What next? Policy Recommendations

The photograph of 25 white men deciding the fate of women’s bodies is what led us here.

Do you know what your leader’s policy is in terms of protecting abortion rights? If no, why not? We can no longer rely on wishy-washy answers to real questions like these.

Political candidates must carefully address these important questions. While there is much uproar against Alabama’s unconstitutional law, what is still uncommon are concrete policy platforms addressing protections for women’s productive health!

Elizabeth Warren is one of the 3 electoral candidates out of the 24 Democrat 2020 candidates who have laid out a concrete proposal on the issue on her site.

What we need is more Federal judges committed to gender equality who are willing to back Roe V. Wade. Mike Gravel injects progressives ideas into the discussion which include passing a constitutional amendment that guarantee to all Americans personal autonomy when it comes to abortion rights, the use of contraception and gender transition

And finally as Sen. Kirsten Gillibrand states “It’s time for [the] conversation to be led by the actual experts: women and doctors”.

More women needed

We need more women in the conversation, in positions of power so that they can influence policy decisions, allocate gender-specific budgets and not let a bunch of men decide the fate of millions of women!

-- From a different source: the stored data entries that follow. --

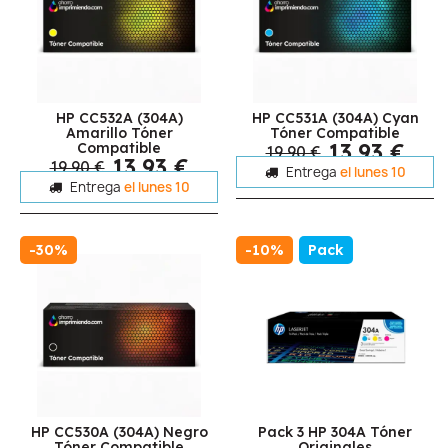
HP CC532A (304A)
HP CC531A (304A) Cyan
Amarillo Tóner
Tóner Compatible
13,93 €
Compatible
19,90 €
13,93 €
19,90 €
Entrega
el lunes 10
Entrega
el lunes 10
-30%
-10%
Pack
HP CC530A (304A) Negro
Pack 3 HP 304A Tóner
Tóner Compatible
Originales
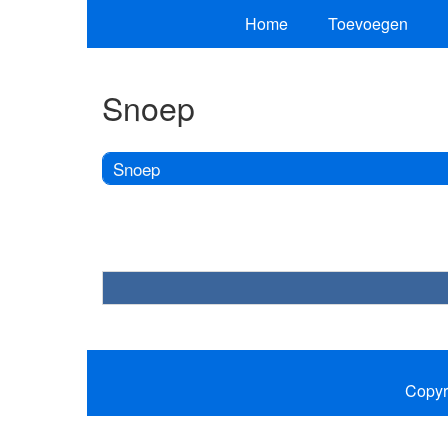
Home
Toevoegen
Snoep
Snoep
Copyr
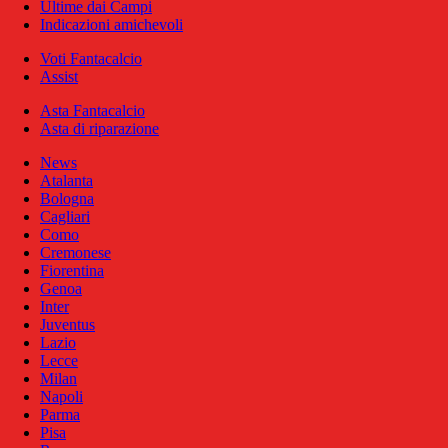
Ultime dai Campi
Indicazioni amichevoli
Voti Fantacalcio
Assist
Asta Fantacalcio
Asta di riparazione
News
Atalanta
Bologna
Cagliari
Como
Cremonese
Fiorentina
Genoa
Inter
Juventus
Lazio
Lecce
Milan
Napoli
Parma
Pisa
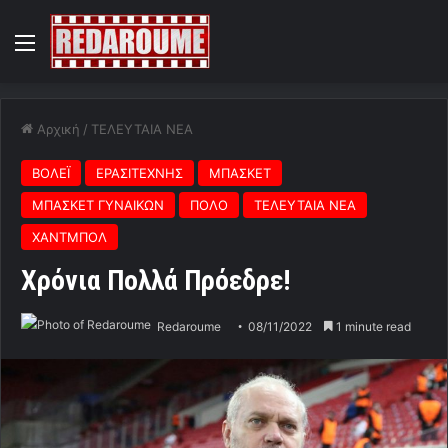
Menu
Αρχική
/
ΤΕΛΕΥΤΑΙΑ ΝΕΑ
ΒΟΛΕΪ
ΕΡΑΣΙΤΕΧΝΗΣ
ΜΠΑΣΚΕΤ
ΜΠΑΣΚΕΤ ΓΥΝΑΙΚΩΝ
ΠΟΛΟ
ΤΕΛΕΥΤΑΙΑ ΝΕΑ
ΧΑΝΤΜΠΟΛ
Χρόνια Πολλά Πρόεδρε!
Redaroume
08/11/2022
1 minute read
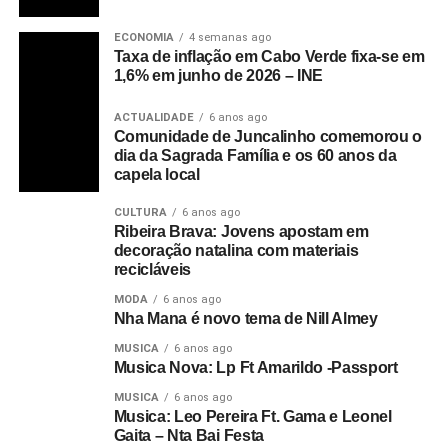
ECONOMIA
4 semanas ago
Taxa de inflação em Cabo Verde fixa-se em
1,6% em junho de 2026 – INE
ACTUALIDADE
6 anos ago
Comunidade de Juncalinho comemorou o
dia da Sagrada Família e os 60 anos da
capela local
CULTURA
6 anos ago
Ribeira Brava: Jovens apostam em
decoração natalina com materiais
recicláveis
MODA
6 anos ago
Nha Mana é novo tema de Nill Almey
MUSICA
6 anos ago
Musica Nova: Lp Ft Amarildo -Passport
MUSICA
6 anos ago
Musica: Leo Pereira Ft. Gama e Leonel
Gaita – Nta Bai Festa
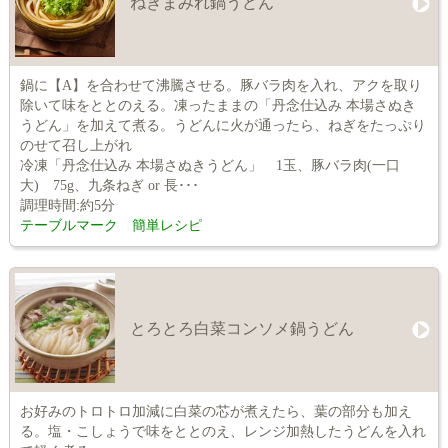
ねぎまみれ鍋うどん
鍋に【A】を合わせて沸騰させる。豚バラ肉を入れ、アクを取り
除いて味をととのえる。凍ったままの「丹念仕込み 本場さぬき
うどん」を加えて煮る。うどんに火が通ったら、ねぎをたっぷり
のせて召し上がれ
冷凍「丹念仕込み 本場さぬきうどん」 1玉、豚バラ肉(一口
大) 75g、九条ねぎ or 長･･･
調理時間:約5分
テーブルマーク 簡単レシピ
とろとろ白菜コンソメ鍋うどん
お好みのトロトロ加減に白菜の芯が煮えたら、葉の部分も加え
る。塩・こしょうで味をととのえ、レンジ加熱したうどんを入れ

In Alabama legislature, women hold only 22 seats out of the 140. Across Alabama, in as many as 67 counties, a culture of silence persists when it comes to women’s health. The states’ approximately 2 million women have very few options for specialized care, especially in rural areas.

In almost half of Alabama’s counties, there are no doctors who specialize in women’s health. Alabama has some of the nation’s worst figures when it comes to infant and maternal mortality.

In this sense Alabama’s health problems run deeper than just an abortion issue.